Some pitfalls in other answers...

  1. You shouldn't use exceptions to control flow. It's just a bad practice and is slower.

  2. You shouldn't use Copy > XPath from a browser. Most times this generates XPaths that are very brittle. Any XPath that starts at the HTML tag, has more than a few levels, or uses a number of indices (e.g. div[2] and the like) is going to be very brittle. Any even minor change to the page will break that locator.

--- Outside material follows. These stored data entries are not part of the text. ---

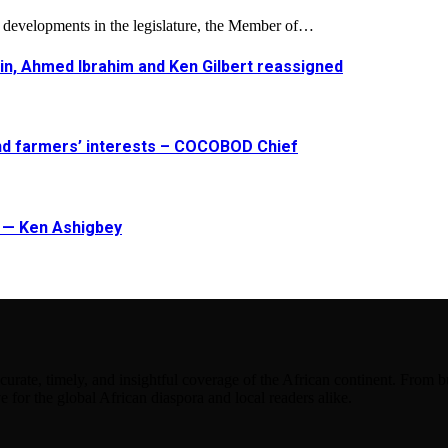
l developments in the legislature, the Member of…
in, Ahmed Ibrahim and Ken Gilbert reassigned
and farmers’ interests – COCOBOD Chief
t — Ken Ashigbey
urate, timely, and insightful coverage of the African continent. From bu
e for the global African diaspora and local readers alike.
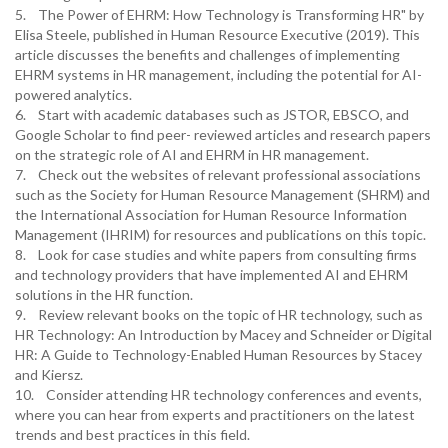
5. The Power of EHRM: How Technology is Transforming HR" by
Elisa Steele, published in Human Resource Executive (2019). This
article discusses the benefits and challenges of implementing
EHRM systems in HR management, including the potential for AI-
powered analytics.
6. Start with academic databases such as JSTOR, EBSCO, and
Google Scholar to find peer- reviewed articles and research papers
on the strategic role of AI and EHRM in HR management.
7. Check out the websites of relevant professional associations
such as the Society for Human Resource Management (SHRM) and
the International Association for Human Resource Information
Management (IHRIM) for resources and publications on this topic.
8. Look for case studies and white papers from consulting firms
and technology providers that have implemented AI and EHRM
solutions in the HR function.
9. Review relevant books on the topic of HR technology, such as
HR Technology: An Introduction by Macey and Schneider or Digital
HR: A Guide to Technology-Enabled Human Resources by Stacey
and Kiersz.
10. Consider attending HR technology conferences and events,
where you can hear from experts and practitioners on the latest
trends and best practices in this field.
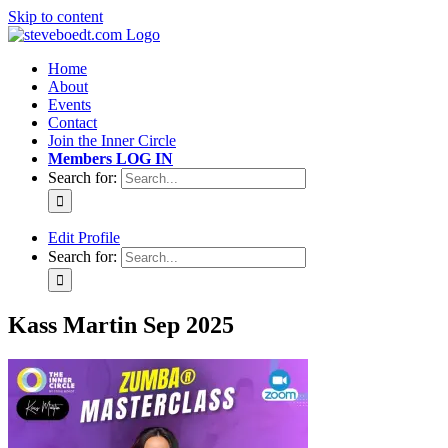
Skip to content
Home
About
Events
Contact
Join the Inner Circle
Members LOG IN
Search for:
Edit Profile
Search for:
Kass Martin Sep 2025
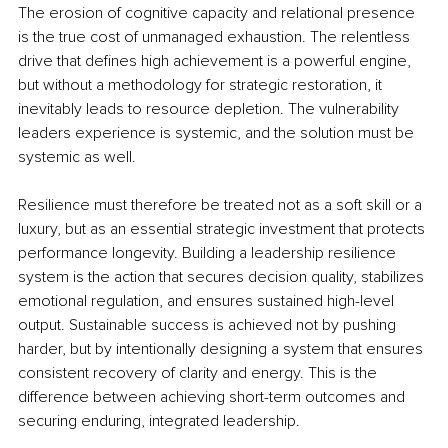
The erosion of cognitive capacity and relational presence 
is the true cost of unmanaged exhaustion. The relentless 
drive that defines high achievement is a powerful engine, 
but without a methodology for strategic restoration, it 
inevitably leads to resource depletion. The vulnerability 
leaders experience is systemic, and the solution must be 
systemic as well.
Resilience must therefore be treated not as a soft skill or a 
luxury, but as an essential strategic investment that protects 
performance longevity. Building a leadership resilience 
system is the action that secures decision quality, stabilizes 
emotional regulation, and ensures sustained high-level 
output. Sustainable success is achieved not by pushing 
harder, but by intentionally designing a system that ensures 
consistent recovery of clarity and energy. This is the 
difference between achieving short-term outcomes and 
securing enduring, integrated leadership.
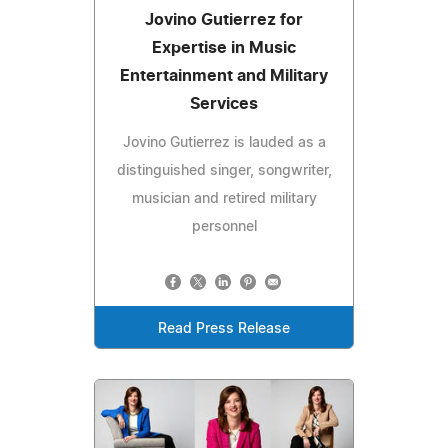
Jovino Gutierrez for
Expertise in Music
Entertainment and Military
Services
Jovino Gutierrez is lauded as a
distinguished singer, songwriter,
musician and retired military
personnel
Read Press Release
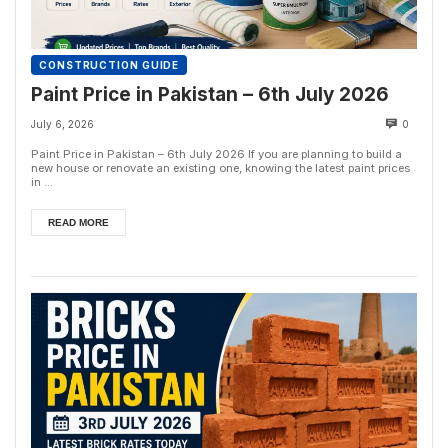
CONSTRUCTION GUIDE
Paint Price in Pakistan – 6th July 2026
July 6, 2026
0
Paint Price in Pakistan – 6th July 2026 If you are planning to build a
new house or renovate an existing one, knowing the latest paint prices
in ...
READ MORE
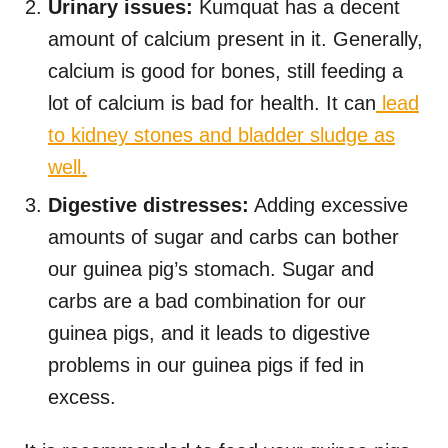
Urinary issues:
Kumquat has a decent
amount of calcium present in it. Generally,
calcium is good for bones, still feeding a
lot of calcium is bad for health. It can
lead
to kidney stones and bladder sludge as
well.
Digestive distresses:
Adding excessive
amounts of sugar and carbs can bother
our guinea pig’s stomach. Sugar and
carbs are a bad combination for our
guinea pigs, and it leads to digestive
problems in our guinea pigs if fed in
excess.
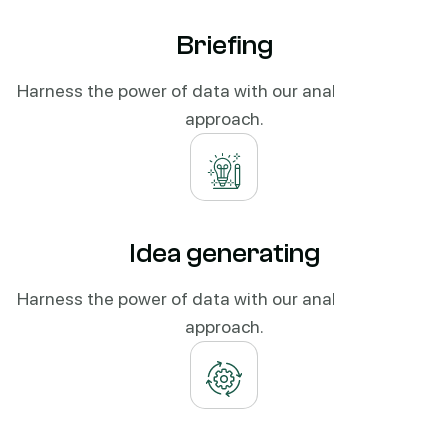
Briefing
Harness the power of data with our analytics-driven
approach.
Idea generating
Harness the power of data with our analytics-driven
approach.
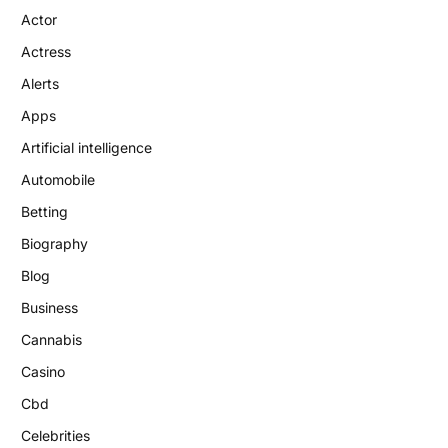
Actor
Actress
Alerts
Apps
Artificial intelligence
Automobile
Betting
Biography
Blog
Business
Cannabis
Casino
Cbd
Celebrities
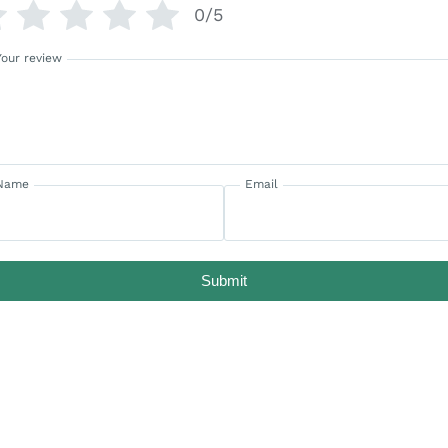
0/5
Your review
Name
Email
Submit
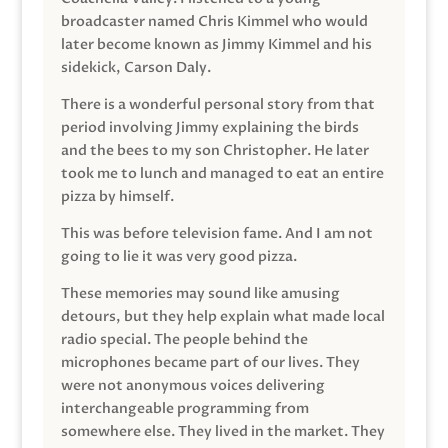
broadcaster named Chris Kimmel who would
later become known as Jimmy Kimmel and his
sidekick, Carson Daly.
There is a wonderful personal story from that
period involving Jimmy explaining the birds
and the bees to my son Christopher. He later
took me to lunch and managed to eat an entire
pizza by himself.
This was before television fame. And I am not
going to lie it was very good pizza.
These memories may sound like amusing
detours, but they help explain what made local
radio special. The people behind the
microphones became part of our lives. They
were not anonymous voices delivering
interchangeable programming from
somewhere else. They lived in the market. They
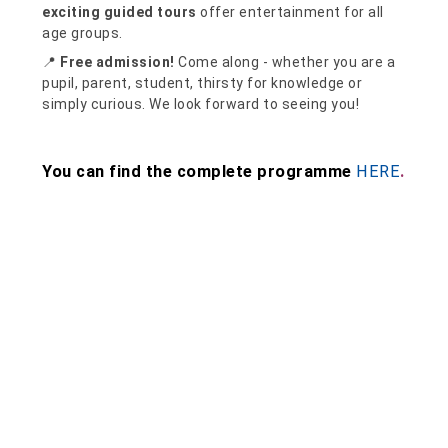
exciting guided tours
offer entertainment for all
age groups.
📍
Free admission!
Come along - whether you are a
pupil, parent, student, thirsty for knowledge or
simply curious. We look forward to seeing you!
You can find the complete programme
HERE
.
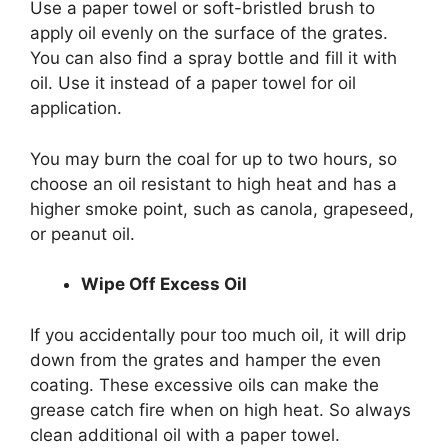
Use a paper towel or soft-bristled brush to
apply oil evenly on the surface of the grates.
You can also find a spray bottle and fill it with
oil. Use it instead of a paper towel for oil
application.
You may burn the coal for up to two hours, so
choose an oil resistant to high heat and has a
higher smoke point, such as canola, grapeseed,
or peanut oil.
Wipe Off Excess Oil
If you accidentally pour too much oil, it will drip
down from the grates and hamper the even
coating. These excessive oils can make the
grease catch fire when on high heat. So always
clean additional oil with a paper towel.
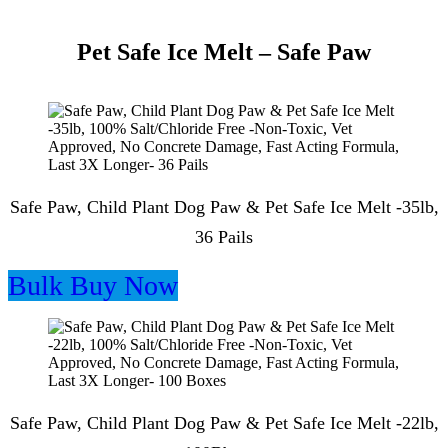
Pet Safe Ice Melt – Safe Paw
Safe Paw, Child Plant Dog Paw & Pet Safe Ice Melt -35lb,
36 Pails
Bulk Buy Now
Safe Paw, Child Plant Dog Paw & Pet Safe Ice Melt -22lb,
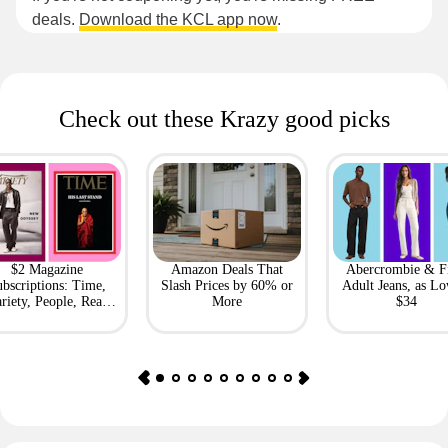
deals.
Download the KCL app now
.
Check out these Krazy good picks
$2 Magazine
Amazon Deals That
Abercrombie & F
bscriptions: Time,
Slash Prices by 60% or
Adult Jeans, as Lo
riety, People, Real
More
$34
Simple + More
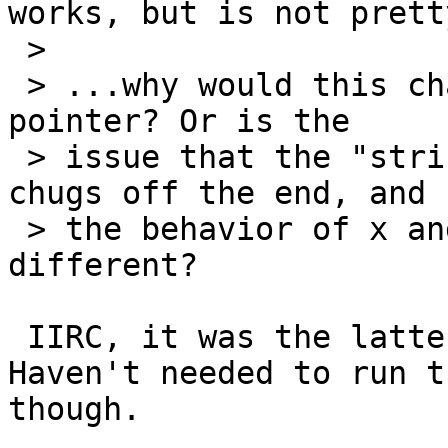
works, but is not pretty
 >

 > ...why would this change whether $p is a valid 
pointer? Or is the

 > issue that the "string" isn't terminated so it 
chugs off the end, and

 > the behavior of x and printf in this case is 
different?

 IIRC, it was the latter -- unterminated string.  
Haven't needed to run t
though.
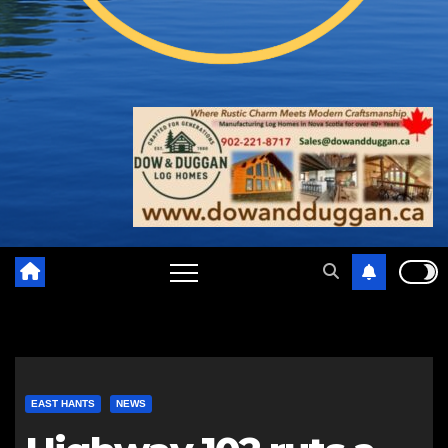
EAST HANTS
NEWS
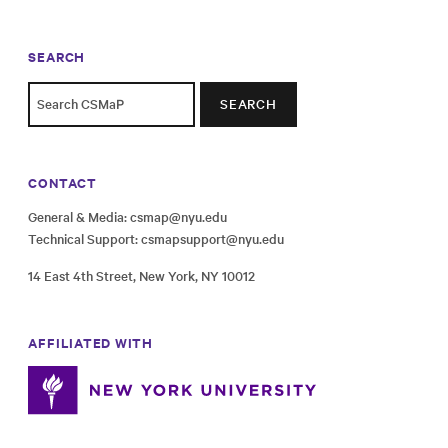
SEARCH
SEARCH
CONTACT
General & Media:
csmap@nyu.edu
Technical Support:
csmapsupport@nyu.edu
14 East 4th Street, New York, NY 10012
AFFILIATED WITH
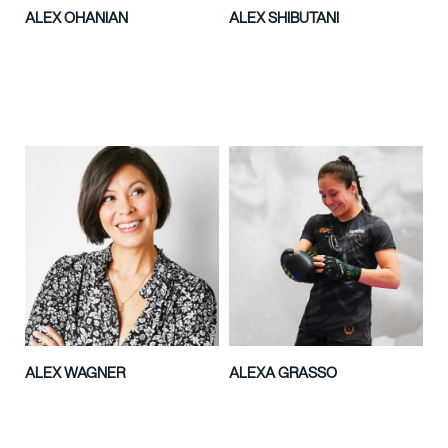
ALEX OHANIAN
ALEX SHIBUTANI
ALEX WAGNER
ALEXA GRASSO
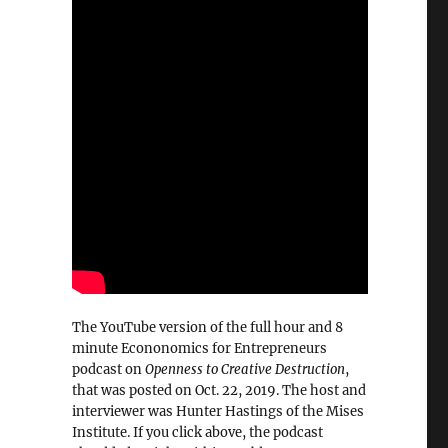
The YouTube version of the full hour and 8
minute Econonomics for Entrepreneurs
podcast on
Openness to Creative Destruction
,
that was posted on Oct. 22, 2019. The host and
interviewer was Hunter Hastings of the Mises
Institute. If you click above, the podcast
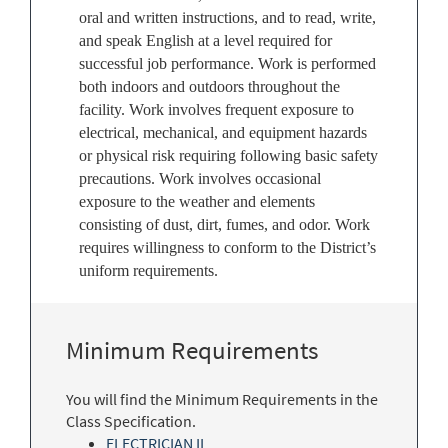
oral and written instructions, and to read, write,
and speak English at a level required for
successful job performance. Work is performed
both indoors and outdoors throughout the
facility. Work involves frequent exposure to
electrical, mechanical, and equipment hazards
or physical risk requiring following basic safety
precautions. Work involves occasional
exposure to the weather and elements
consisting of dust, dirt, fumes, and odor. Work
requires willingness to conform to the District’s
uniform requirements.
Minimum Requirements
You will find the Minimum Requirements in the
Class Specification.
ELECTRICIAN II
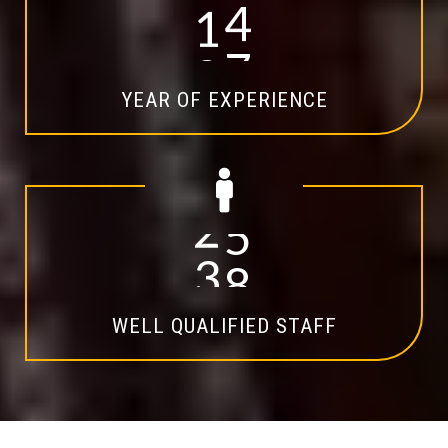
1
4
YEAR OF EXPERIENCE
2
0
WELL QUALIFIED STAFF
Explore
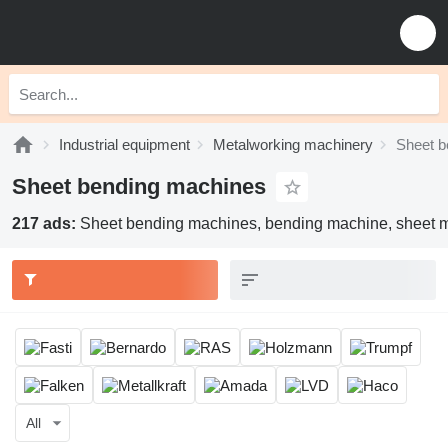
Industrial equipment
Metalworking machinery
Sheet b
Sheet bending machines
217 ads:
Sheet bending machines, bending machine, sheet me
All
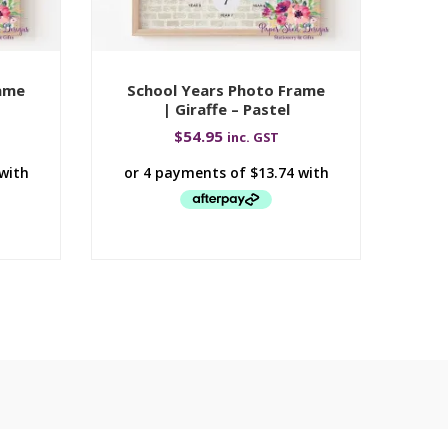
rame
School Years Photo Frame
Sc
| Giraffe – Pastel
$
54.95
inc. GST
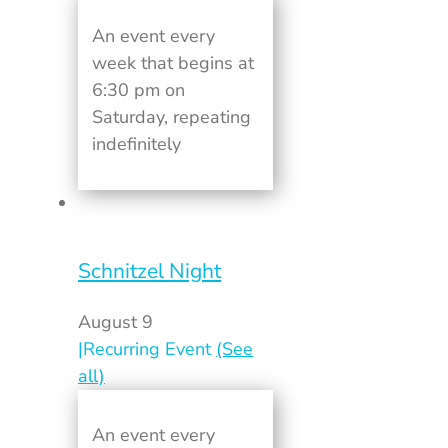
An event every
week that begins at
6:30 pm on
Saturday, repeating
indefinitely
Schnitzel Night
August 9
|
Recurring Event
(See
all)
An event every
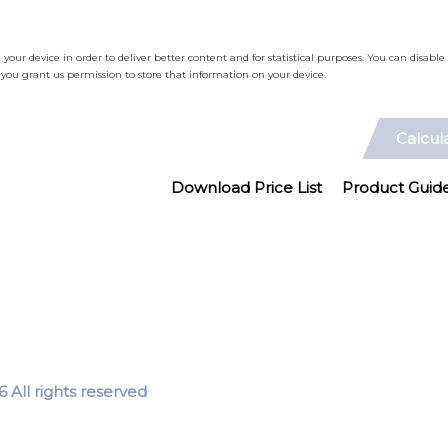
n your device in order to deliver better content and for statistical purposes. You can disab
ou grant us permission to store that information on your device.
Calcul
Download Price List
Product Guid
 All rights reserved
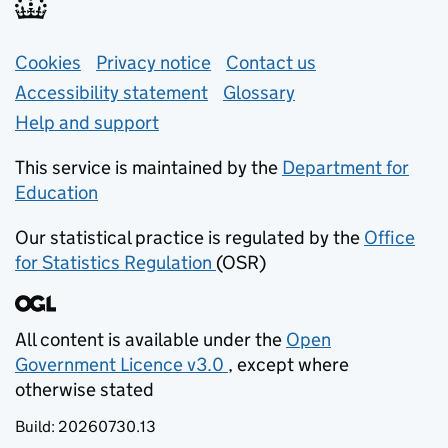
Support links
Cookies
Privacy notice
(opens in new tab)
Contact us
about general e
Accessibility statement
Glossary
Help and support
This service is maintained by the
Department for
Education
(opens in new tab)
Our statistical practice is regulated by the
Office
for Statistics Regulation
(OSR)
(opens in new tab)
All content is available under the
Open
Government Licence v3.0
, except where
(opens in new tab)
otherwise stated
Build:
20260730.13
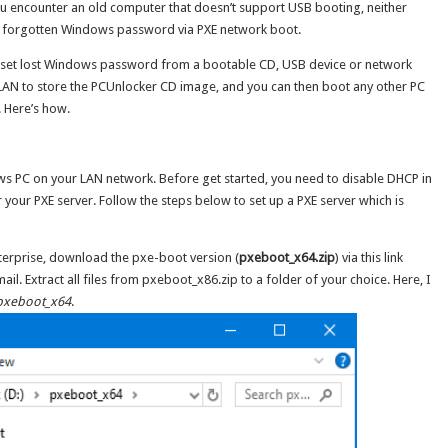
u encounter an old computer that doesn’t support USB booting, neither
et forgotten Windows password via PXE network boot.
n reset lost Windows password from a bootable CD, USB device or network
r LAN to store the PCUnlocker CD image, and you can then boot any other PC
 Here’s how.
ws PC on your LAN network. Before get started, you need to disable DHCP in
r your PXE server. Follow the steps below to set up a PXE server which is
terprise, download the pxe-boot version (
pxeboot_x64.zip
) via this link
il. Extract all files from pxeboot_x86.zip to a folder of your choice. Here, I
pxeboot_x64
.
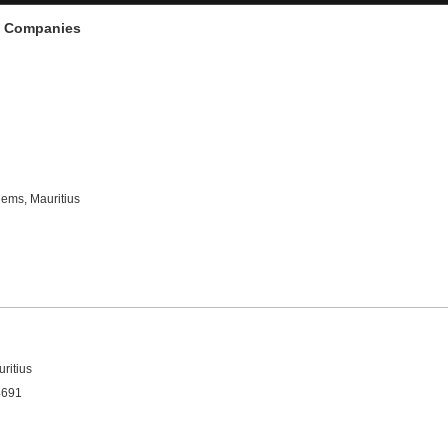
d Companies
hems, Mauritius
ritius
4691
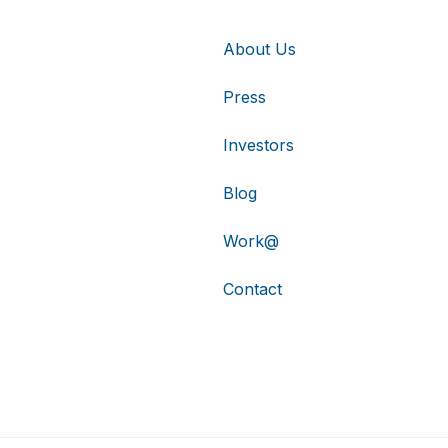
About Us
Press
Investors
Blog
Work@
Contact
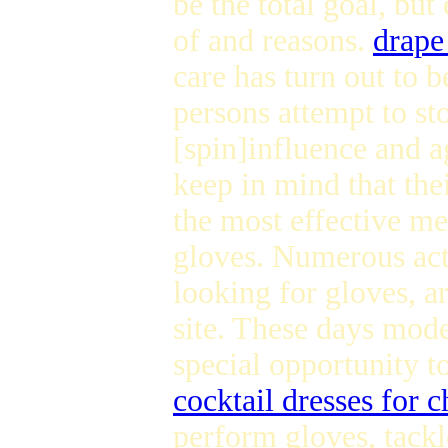
be the total goal, bu
of and reasons.
drape
care has turn out to b
persons attempt to st
[spin]influence and 
keep in mind that thei
the most effective me
gloves. Numerous act
looking for gloves, ar
site. These days mode
special opportunity t
cocktail dresses for 
perform gloves, tackl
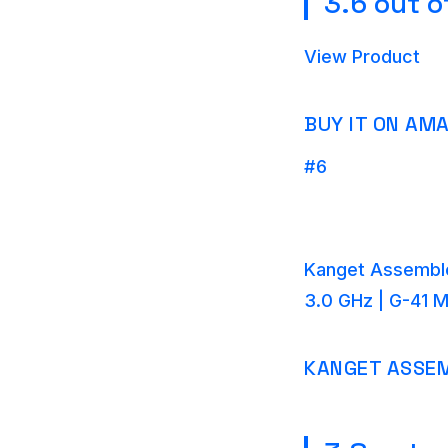
3.6 out o
View Product
BUY IT ON AM
#6
Kanget Assemble
3.0 GHz | G-41 
KANGET ASSEM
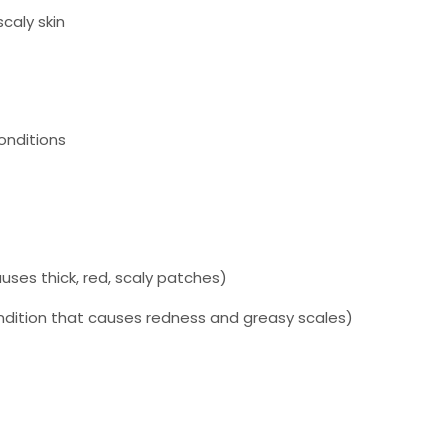
scaly skin
onditions
)
uses thick, red, scaly patches)
ndition that causes redness and greasy scales)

  3. Prefer CSS selectors over XPath. CSS selectors are better supported, faster, and the syntax is simpler.

JeffC
  • 22,180
  • 5
  • 32
  • 55
0

EDIT

Since you need to use selenium, you can use XPATHs to locate elements when you don't have a tag on which you can refer to. From your favorite browser just F12, then right-click on the interested element and choose "Copy -> XPath". This is the solution proposed (I assume you have chrome and the chromedriver in the same folder of the .py file):

import os
from selenium.common.exceptions import NoSuchElementException
from selenium.webdriver.common.by import By
from selenium import webdriver

url = "https://www.cmegroup.com/market-data/volume-open-interest/metals-volume.html"

i = 1
options = webdriver.ChromeOptions()
# this flag won't open a browser window, if you don't need the dev window uncomment this line
# options.add_argument("--headless")
driver = webdriver.Chrome(
            options=options, executable_path=os.getcwd() + "/chromedriver.exe"
        )
        
driver.get(url)
while True:
    xpath = f"/html/body/div[1]/div[2]/div/div[2]/div[2]/div/ul/li/ul/li[{i}]/a/span"
    try:
        res = driver.find_element(By.XPATH, xpath)
    except NoSuchElementException:
        # There are no more span elements in li
        break 
    print(res.text)
    i += 1

Results:

VOI By Exchange
Agricultural
Energy
Equities
FX
Interest Rates

You can extend this snippet to handle the .csv download from each page.

OLD

If you are working with a static html page (like the one you provided in the question) I suggest you to use BeautifulSoup. Selenium is more suited if you have to click, fill forms or interact with a web page. Here's a snippet with my solution:

from bs4 import BeautifulSoup

html_doc = """
    <div class="cmeStaticMediaBox cmeComponent section">
        <div>
            <ul class="cmeList">

                <li class="cmeListContent cmeContentGroup">
                    <ul class="cmeHorizontalList cmeListSeparator">

                        <li>
                            <!-- Default clicked -->
                            <span>VOI By Exchange</span>
                        </li>

                        <li>

                            <a href="https://www.cmegroup.com/market-data/volume-open-interest/agriculture-commodities-volume.html"
                                class="none" target="_self">

                                <span>Agricultural</span></a>

                        </li>

                        <li>

                            <a href="https://www.cmegroup.com/market-data/volume-open-interest/energy-volume.html" class="none"
                                target="_self">

                                <span>Energy</span></a>
                        </li>
                    </ul>
                </li>
            </ul>
        </div>
    </div>
"""

soup = BeautifulSoup(html_doc, 'html.parser')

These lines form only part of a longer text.